> _ACTIVITY_
Scan the data below and state the number of lines that include the word "Serial", adding no comment.

[Page segmentation data]
· · · · ·

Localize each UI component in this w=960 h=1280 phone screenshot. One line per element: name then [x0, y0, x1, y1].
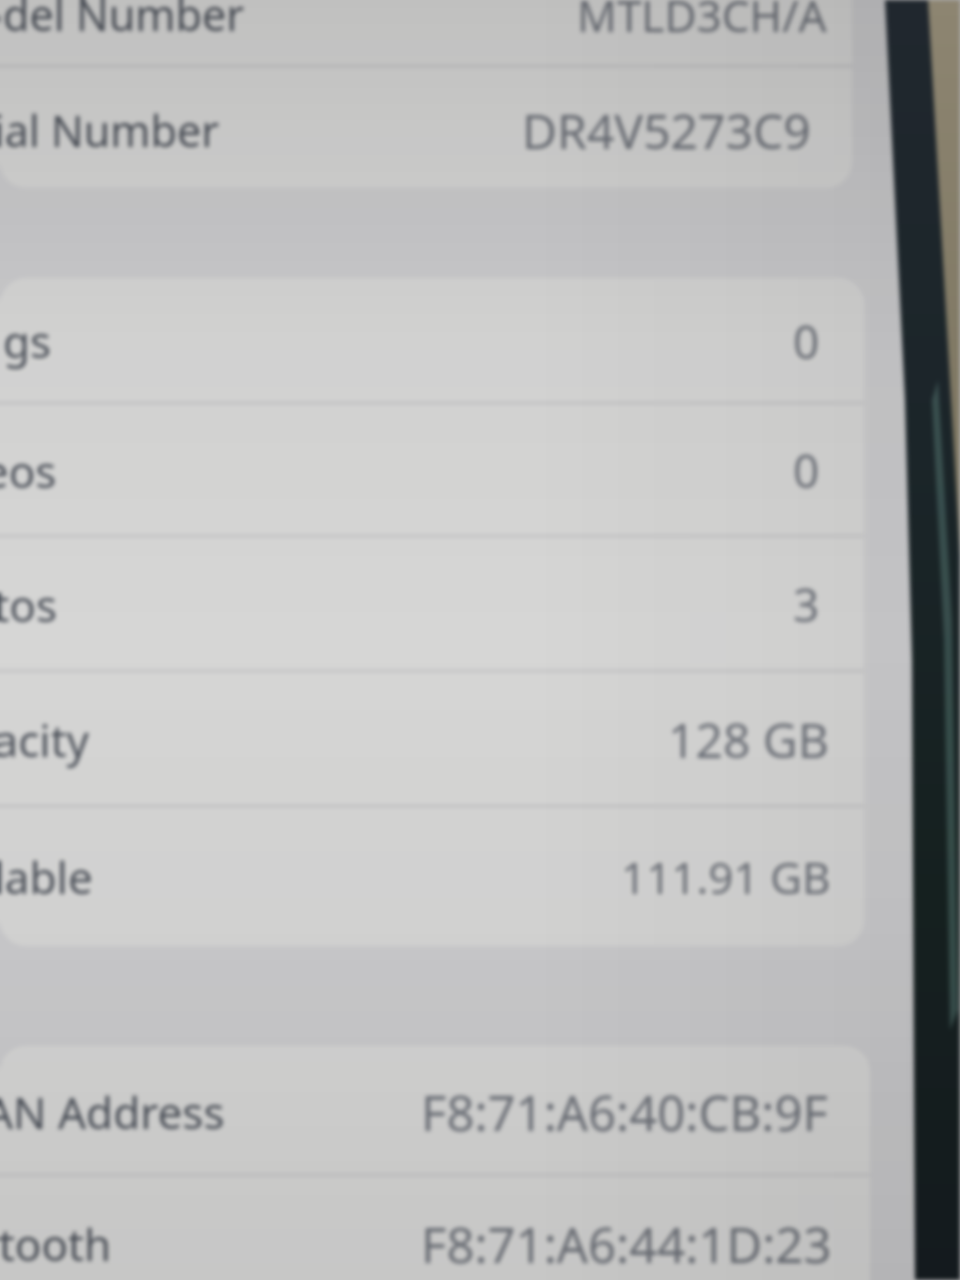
staticText: Serial Number — [0, 101, 220, 160]
staticText: Available — [0, 847, 93, 907]
staticText: Photos — [0, 575, 58, 635]
staticText: 128 GB — [668, 707, 829, 772]
staticText: Capacity — [0, 710, 90, 770]
staticText: Videos — [0, 441, 57, 501]
button[interactable]: Serial Number — [0, 67, 852, 188]
button[interactable]: Songs — [0, 278, 864, 404]
staticText: WLAN Address — [0, 1082, 225, 1142]
button[interactable]: Available — [0, 807, 864, 946]
button[interactable]: Photos — [0, 537, 864, 672]
button[interactable]: Model Number — [0, 0, 852, 67]
button[interactable]: WLAN Address — [0, 1046, 870, 1176]
staticText: Songs — [0, 311, 52, 371]
staticText: 0 — [793, 439, 820, 502]
staticText: Model Number — [0, 0, 244, 44]
staticText: 111.91 GB — [621, 847, 831, 907]
staticText: DR4V5273C9 — [522, 98, 811, 163]
button[interactable]: Bluetooth — [0, 1176, 870, 1280]
staticText: Bluetooth — [0, 1214, 112, 1274]
staticText: MTLD3CH/A — [577, 0, 827, 45]
staticText: 3 — [793, 573, 820, 636]
staticText: 0 — [793, 310, 820, 373]
button[interactable]: Videos — [0, 404, 864, 537]
staticText: F8:71:A6:40:CB:9F — [421, 1079, 828, 1146]
staticText: F8:71:A6:44:1D:23 — [421, 1211, 832, 1278]
button[interactable]: Capacity — [0, 672, 864, 807]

· · · · ·

> _YOUR SOLUTION_
2